Вечерами, когда в коридорах больницы стихал шум, и только редкие шаги медсестёр нарушали тишину, Филипп начинал ощущать странное присутствие. Сначала — лёгкий запах отцовских духов, тех самых, что он помнил ещё с детства. Потом — тихое покашливание, едва слышное, но до боли знакомое.
Он не говорил об этом врачам — опасался, что те решат, будто у него начались галлюцинации на фоне лекарств. Но в глубине души Филипп чувствовал: это не игра разума.
В одну из ночей он проснулся от того, что кто-то тихо позвал его по имени:
— Филя…
Голос был хриплый, чуть уставший, но родной. Открыв глаза, он увидел у окна тёмную фигуру, силуэт которой был удивительно похож на отца. Лунный свет, пробившийся сквозь жалюзи, выхватил из полумрака знакомый профиль.
— Папа? — прошептал он, с трудом поднявшись на локтях.
Силуэт медленно повернулся, и в тот момент сердце певца сжалось. Глаза — не тёплые, как раньше, а холодные, почти стеклянные. И голос уже звучал иначе, без прежней ласки:
— Ты нарушил. Теперь расплачивайся.
После этого всё исчезло, как будто растворилось в воздухе. Но на подушке остался крошечный лепесток розы — свежий, как только что сорванный.

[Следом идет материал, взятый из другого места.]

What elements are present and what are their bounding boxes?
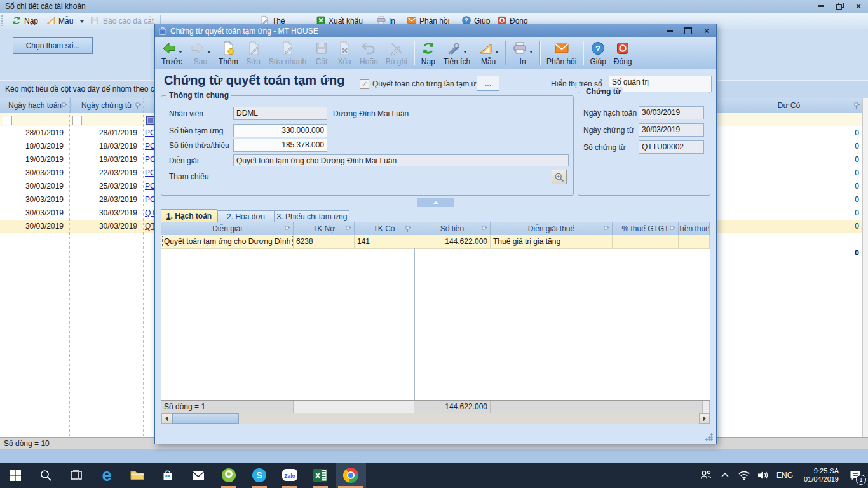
ellipsis-button[interactable]: ...: [477, 76, 499, 91]
taskbar-start-button[interactable]: [0, 463, 31, 488]
clock[interactable]: 9:25 SA01/04/2019: [797, 467, 839, 484]
refresh-icon[interactable]: [11, 15, 22, 25]
chevron-down-icon[interactable]: [463, 51, 467, 53]
grid-column-header[interactable]: Tiền thuế: [679, 222, 710, 235]
chevron-down-icon[interactable]: [495, 51, 499, 53]
cell-tk-no[interactable]: 6238: [294, 235, 355, 248]
scrollbar-thumb[interactable]: [172, 413, 239, 424]
toolbar-grip: [1, 15, 3, 26]
doc-edit-icon: [280, 41, 295, 56]
so-chung-tu-input[interactable]: QTTU00002: [639, 140, 704, 154]
tab-hoa-don[interactable]: 2. Hóa đơn: [217, 210, 275, 222]
filter-operator[interactable]: =: [72, 116, 82, 125]
taskbar-explorer-button[interactable]: [122, 463, 153, 488]
cell-tk-co[interactable]: 141: [355, 235, 414, 248]
taskbar-edge-button[interactable]: e: [92, 463, 122, 488]
chevron-down-icon[interactable]: [179, 51, 182, 53]
scroll-right-icon[interactable]: [699, 413, 710, 424]
column-header-du-co[interactable]: Dư Có: [715, 98, 863, 113]
pin-icon[interactable]: [61, 102, 69, 109]
pin-icon[interactable]: [135, 102, 142, 109]
close-icon[interactable]: ×: [854, 1, 863, 10]
pin-icon[interactable]: [853, 102, 861, 109]
taskbar-skype-button[interactable]: S: [244, 463, 275, 488]
cell-tien-thue[interactable]: [679, 235, 710, 248]
save-icon: [90, 15, 100, 25]
dialog-titlebar[interactable]: Chứng từ quyết toán tạm ứng - MT HOUSE ×: [155, 24, 716, 37]
chevron-down-icon[interactable]: [80, 20, 84, 23]
restore-icon[interactable]: [835, 1, 844, 10]
horizontal-scrollbar[interactable]: [161, 413, 710, 424]
grid-column-header[interactable]: Số tiền: [414, 222, 491, 235]
pen-slash-icon: [389, 41, 404, 56]
grid-column-header[interactable]: % thuế GTGT: [613, 222, 679, 235]
chon-tham-so-button[interactable]: Chọn tham số...: [13, 37, 93, 54]
sum-cell: [491, 401, 703, 413]
taskbar-search-button[interactable]: [31, 463, 61, 488]
ruler-icon[interactable]: [46, 15, 56, 25]
column-header-ngay-chung-tu[interactable]: Ngày chứng từ: [70, 98, 144, 113]
action-center-icon[interactable]: 1: [843, 463, 868, 488]
tham-chieu-lookup-button[interactable]: [552, 170, 567, 184]
taskbar-chrome-button[interactable]: [336, 463, 366, 488]
chevron-up-icon[interactable]: [715, 463, 735, 488]
grid-data-row[interactable]: Quyết toán tạm ứng cho Dương Đình Mai Lu…: [161, 235, 710, 249]
volume-icon[interactable]: [754, 463, 773, 488]
taskbar-coccoc-button[interactable]: [214, 463, 244, 488]
in-button[interactable]: In: [508, 38, 537, 68]
time: 9:25 SA: [814, 467, 839, 475]
ngay-chung-tu-input[interactable]: 30/03/2019: [639, 123, 704, 137]
cell-dien-giai-thue[interactable]: Thuế giá trị gia tăng: [491, 235, 613, 248]
grid-column-header[interactable]: Diễn giải thuế: [491, 222, 613, 235]
grid-column-header[interactable]: Diễn giải: [161, 222, 294, 235]
phan-hoi-button[interactable]: Phản hồi: [543, 38, 580, 68]
minimize-icon[interactable]: [665, 27, 674, 36]
column-header-ngay-hach-toan[interactable]: Ngày hạch toán: [0, 98, 71, 113]
collapse-splitter-button[interactable]: [417, 198, 454, 207]
mau-button[interactable]: Mẫu: [58, 17, 73, 25]
taskbar-excel-button[interactable]: X: [305, 463, 336, 488]
people-icon[interactable]: [696, 463, 715, 488]
language-indicator[interactable]: ENG: [773, 471, 797, 480]
cell-so-tien[interactable]: 144.622.000: [414, 235, 491, 248]
filter-checkbox-icon[interactable]: [146, 116, 154, 125]
close-icon[interactable]: ×: [702, 27, 711, 36]
scroll-left-icon[interactable]: [161, 413, 172, 424]
dien-giai-input[interactable]: Quyết toán tạm ứng cho Dương Đình Mai Lu…: [233, 154, 569, 166]
them-button[interactable]: Thêm: [215, 38, 242, 68]
chevron-down-icon[interactable]: [529, 51, 533, 53]
taskbar-store-button[interactable]: [153, 463, 183, 488]
taskbar-mail-button[interactable]: [183, 463, 214, 488]
cell-dien-giai[interactable]: Quyết toán tạm ứng cho Dương Đình Mai Lu…: [161, 235, 294, 248]
giup-icon-row: ?: [590, 40, 606, 57]
so-tien-thua-thieu-input[interactable]: 185.378.000: [233, 139, 327, 152]
mau-label: Mẫu: [481, 57, 496, 66]
wifi-icon[interactable]: [735, 463, 754, 488]
so-tien-tam-ung-input[interactable]: 330.000.000: [233, 124, 327, 137]
dong-button[interactable]: Đóng: [610, 38, 636, 68]
resize-grip[interactable]: [705, 433, 713, 441]
truoc-button[interactable]: Trước: [158, 38, 186, 68]
nap-button[interactable]: Nạp: [417, 38, 440, 68]
cell-pct-thue[interactable]: [613, 235, 679, 248]
sum-so-tien: 144.622.000: [414, 401, 491, 413]
filter-operator[interactable]: =: [3, 116, 12, 125]
ngay-hach-toan-input[interactable]: 30/03/2019: [639, 106, 704, 119]
tab-hach-toan[interactable]: 1. Hạch toán: [161, 209, 217, 222]
tien-ich-button[interactable]: Tiện ích: [440, 38, 474, 68]
hien-thi-tren-so-input[interactable]: Sổ quản trị: [609, 76, 712, 92]
checkbox-quyet-toan-tung-lan[interactable]: ✓: [360, 79, 369, 89]
tab-phieu-chi-tam-ung[interactable]: 3. Phiếu chi tạm ứng: [275, 210, 349, 222]
nap-button[interactable]: Nạp: [24, 17, 38, 25]
xoa-button: Xóa: [333, 38, 356, 68]
giup-button[interactable]: ?Giúp: [586, 38, 609, 68]
grid-column-header[interactable]: TK Có: [355, 222, 414, 235]
maximize-icon[interactable]: [684, 27, 693, 36]
nhan-vien-input[interactable]: DDML: [233, 107, 327, 120]
taskbar-task-view-button[interactable]: [61, 463, 92, 488]
mau-button[interactable]: Mẫu: [474, 38, 503, 68]
taskbar-zalo-button[interactable]: Zalo: [275, 463, 305, 488]
dong-label: Đóng: [614, 57, 632, 66]
minimize-icon[interactable]: [816, 1, 825, 10]
grid-column-header[interactable]: TK Nợ: [294, 222, 355, 235]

На следующий день состояние Киркорова неожиданно ухудшилось. Медики всерьёз заговорили об операции. Поклонники молились, коллеги отправляли цветы и письма поддержки, а в кулуарах шоу-бизнеса всё громче шептались, что певца преследует родовое проклятие.
Иосиф Пригожин, которому доверяли чуть больше, чем журналистам, однажды проговорился в приватной беседе:
— Знаете, что странно? Накануне похорон у Филиппа была возможность не идти впереди гроба. Его просили, уговаривали, даже машину подогнали, чтобы он ехал за процессией… но он упёрся. Сказал, что это долг сына. И вот с тех пор всё и пошло…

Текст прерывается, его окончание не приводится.